Go to the line that includes "Digital ADV" and retype it, then every line after it to the end of the data, adding nothing.

Saved entries
————

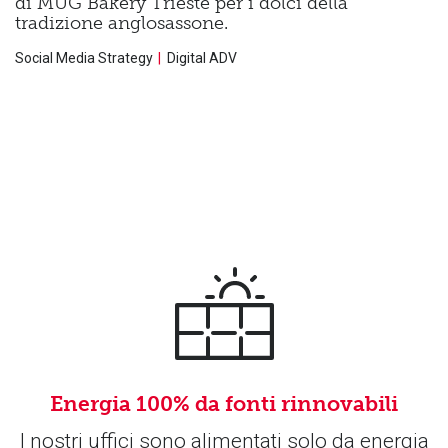
di MUG Bakery Trieste per i dolci della
tradizione anglosassone.
Social Media Strategy
Digital ADV
Energia 100% da fonti rinnovabili
I nostri uffici sono alimentati solo da energia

————

* _PROBLEM SOLUTION_
Digital ADV
Energia 100% da fonti rinnovabili
I nostri uffici sono alimentati solo da energia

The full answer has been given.